Extracted page text data:
====

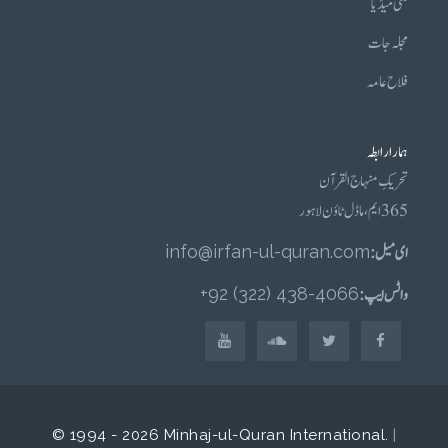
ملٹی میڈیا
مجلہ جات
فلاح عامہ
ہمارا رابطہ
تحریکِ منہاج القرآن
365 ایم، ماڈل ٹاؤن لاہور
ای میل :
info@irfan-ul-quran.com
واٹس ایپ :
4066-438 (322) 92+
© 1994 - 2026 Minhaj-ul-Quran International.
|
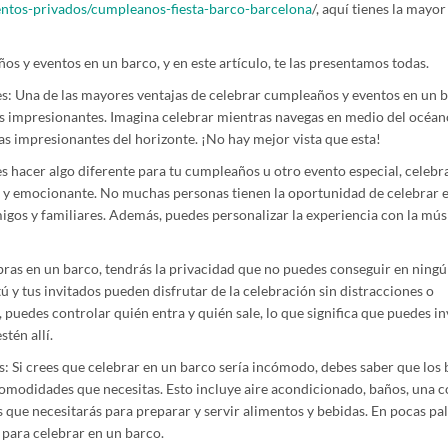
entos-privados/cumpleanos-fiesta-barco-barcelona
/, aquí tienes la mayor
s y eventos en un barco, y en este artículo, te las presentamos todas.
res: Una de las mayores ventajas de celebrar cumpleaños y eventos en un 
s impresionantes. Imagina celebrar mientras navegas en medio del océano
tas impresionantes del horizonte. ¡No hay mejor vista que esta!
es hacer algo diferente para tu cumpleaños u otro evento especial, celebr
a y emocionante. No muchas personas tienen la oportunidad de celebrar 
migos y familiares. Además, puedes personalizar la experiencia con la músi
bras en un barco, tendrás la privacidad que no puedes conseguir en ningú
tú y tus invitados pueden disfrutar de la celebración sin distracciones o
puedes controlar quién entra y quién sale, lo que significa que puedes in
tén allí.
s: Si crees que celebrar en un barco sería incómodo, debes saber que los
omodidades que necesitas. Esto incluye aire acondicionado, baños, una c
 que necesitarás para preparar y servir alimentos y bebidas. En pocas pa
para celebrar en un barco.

====

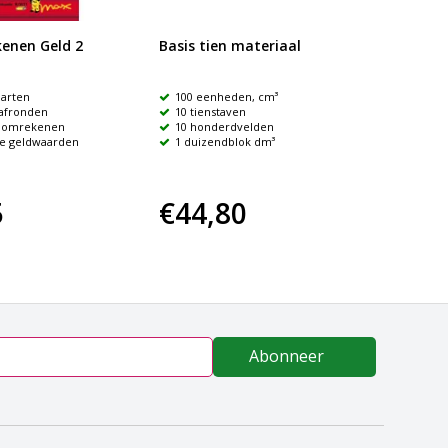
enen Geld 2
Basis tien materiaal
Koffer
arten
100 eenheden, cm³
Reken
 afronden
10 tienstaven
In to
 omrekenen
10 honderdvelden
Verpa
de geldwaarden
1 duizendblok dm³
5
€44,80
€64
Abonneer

====

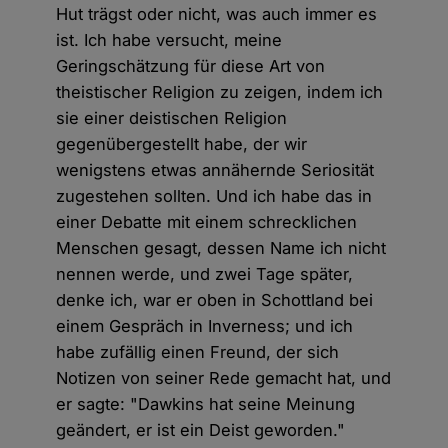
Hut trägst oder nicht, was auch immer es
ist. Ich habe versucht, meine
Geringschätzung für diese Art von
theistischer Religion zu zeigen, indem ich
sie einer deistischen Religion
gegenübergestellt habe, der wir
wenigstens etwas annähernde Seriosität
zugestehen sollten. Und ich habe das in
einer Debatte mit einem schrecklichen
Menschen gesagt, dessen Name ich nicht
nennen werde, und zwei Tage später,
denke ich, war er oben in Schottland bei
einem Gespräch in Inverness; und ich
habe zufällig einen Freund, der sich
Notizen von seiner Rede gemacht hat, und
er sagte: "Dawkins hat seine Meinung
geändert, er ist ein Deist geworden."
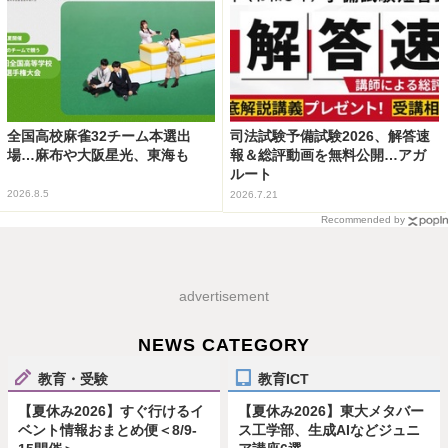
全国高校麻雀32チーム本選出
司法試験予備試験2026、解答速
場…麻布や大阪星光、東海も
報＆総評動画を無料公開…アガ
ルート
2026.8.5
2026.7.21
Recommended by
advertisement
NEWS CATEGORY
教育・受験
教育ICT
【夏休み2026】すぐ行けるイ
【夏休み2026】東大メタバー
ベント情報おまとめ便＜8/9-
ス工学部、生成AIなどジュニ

====

Only the lines above starting with the one with "tas impresionantes del" and going through the one with "s: Si crees" are to be copied, word for word and with both ends kept.

tas impresionantes del horizonte. ¡No hay mejor vista que esta!
es hacer algo diferente para tu cumpleaños u otro evento especial, celebr
a y emocionante. No muchas personas tienen la oportunidad de celebrar 
migos y familiares. Además, puedes personalizar la experiencia con la músi
bras en un barco, tendrás la privacidad que no puedes conseguir en ningú
tú y tus invitados pueden disfrutar de la celebración sin distracciones o
puedes controlar quién entra y quién sale, lo que significa que puedes in
tén allí.
s: Si crees que celebrar en un barco sería incómodo, debes saber que los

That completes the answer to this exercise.